Keywords: Oral Cancer; Early Detection; Adjunctive Diagnostic Tools

Introduction

Oral cancer defines squamous cell carcinoma (SCC) of the lip, oral cavity and oropharynx. In many cancer reports oral  cancer and pharynx cancer are gathered in the same group. Each year about 264,000 oral cavity cancer and 136,000 pharynx cancer are diagnosed worldwide. Oral cancer is the sixth leading cancer by incidence worldwide, and the seventh most common malignant tumor group throughout Europe [1-3].

Although epidemiological data related to oral cancer is limited in Turkey; according to the cancer statistics of Turkey Ministry of Health, in 2009 the incidence of the oral cancer in men (in 100,000) was 6.4, whereas the incidence in women (in 100,000) was 2.8 [4].

Despite advances in the treatment, the 5-year survival rate of oral cancer patients is about 50%, and this poor prognosis is explained by; oral cancer patients’ second primary tumors rate (3-7% per year) is higher than all other types of malignancy and the vast majority of cases (60%) are identified at a advanced stage [1].

Early detection of oral cancer is one of the primary goals of public health. Dentists play a major role in the early diagnosis of PMDs and malignant lesions of the oral region, the identification of high-risk group of patients and ensuring public awareness on the importance of screening of oral cavity. Each dentist should do conventional oral examination (visual inspection and palpation) including the oral mucosa, tongue and lips for the oral cancer screening, under sufficient light. Although the visual inspection is a standard technique used for oral cancer screening for many years, its value in early detection of PMDs and malignant lesions is still a matter of debate. In the past decade, various adjunctive techniques are emerged to improve the inspection of the oral mucosa, to determine benign lesions, PMDs and malignant lesions of the oral region and to ease to differentiate these lesions [ 5-7].

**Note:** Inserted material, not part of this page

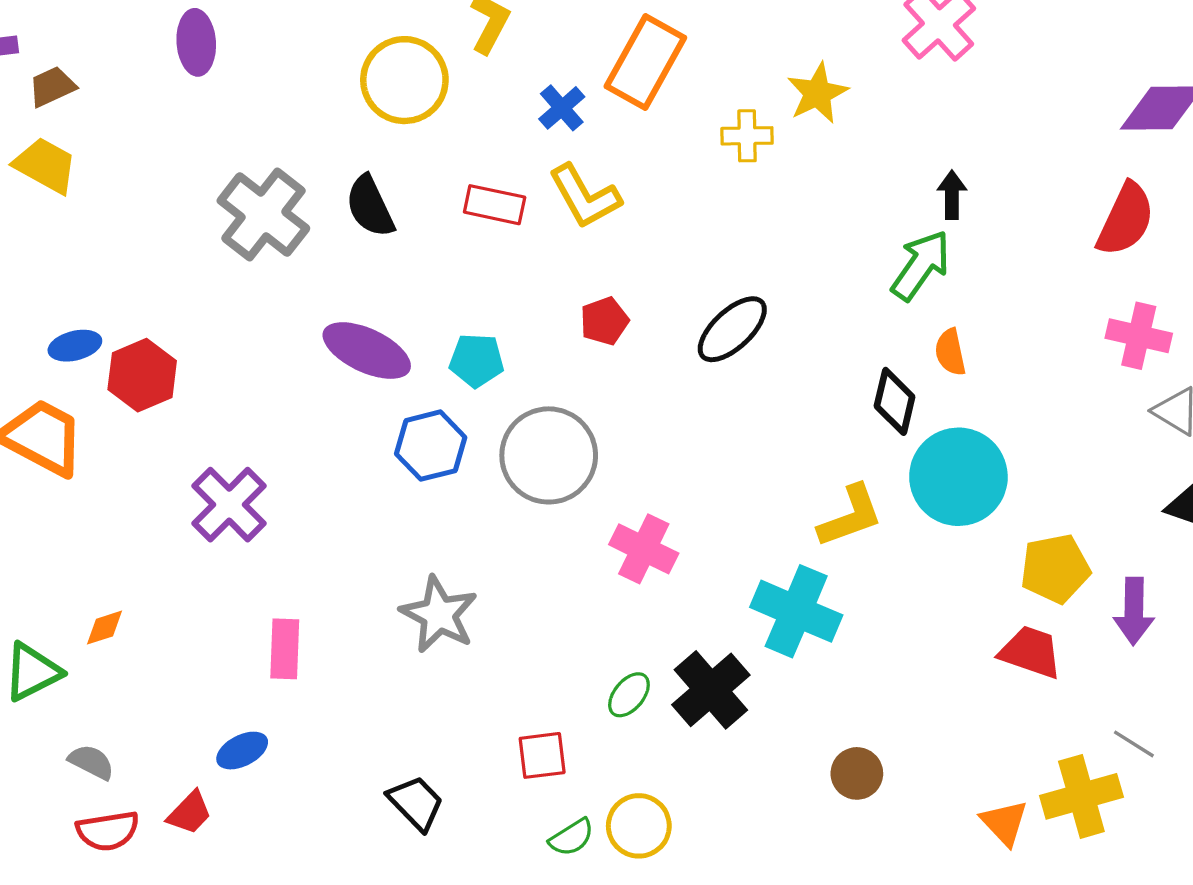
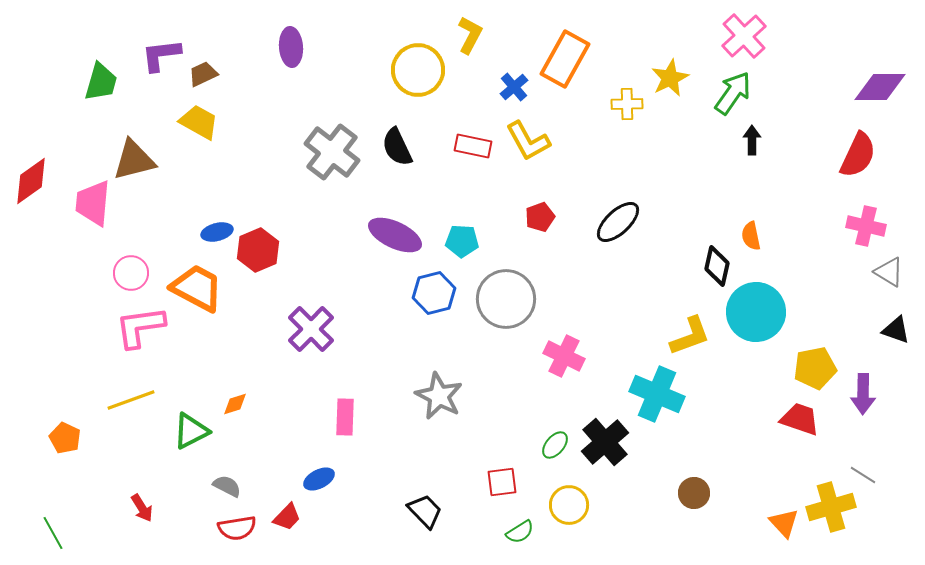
green arrow: (921, 265) -> (733, 93), moved
yellow circle: (639, 826) -> (569, 505), moved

The purpose of this review is to examine the indications, effectiveness, advantages and disadvantages of diagnostic tests and techniques available; which help for detection oral PMDs and malignant lesions.

1-Toluidine Blue:

Toluidine Blue (TB) has been used for many years in the detection  of mucosal abnormalities of the oral cavity and cervix.TB is a cationic metachromatic dye, which stains deoxyribonucleic acids in vivo and/or nucleic acids that are retained in dysplastic epithelium’s intracellular spaces and clinically appear as royal blue areas. TB’s working principle is based on the involvement of more nucleic acids of dysplastic cells numerously and some loss of cohesion of dysplastic epithelium. These features make TB easier to penetrate epithelium and dye retention takes place in cancer cells conversely of healthy cells [6-9].

For oral administration TB is prepared in 1% concentration. 100 ml of 1% TB includes 1 gm of TB powder, 10 ml of acetic acid, 4.19 ml of absolute alcohol and 86 ml of distilled water, its pH is generally adjusted to 4.5. The implementation of the technique starts with rinsing the mouth with water twice for 20 seconds for the removal of debris. After then, for elimination of the poor quality of saliva, the mouth is rinsed with 1% acetic acid for 20 seconds. Following that, if a mucosal lesion is seen, 1% TB is applied to the area with a cotton swab for 20 seconds, if any mucosal lesion is not seen; mouth is rinsed with 1% TB for 20 seconds. For the reduction of the dye which is held mechanically, mouth is rinsed with 1% acetic acid for two more times and finally with water [10]. After this process painted areas are assessed by the examination of oral cavity.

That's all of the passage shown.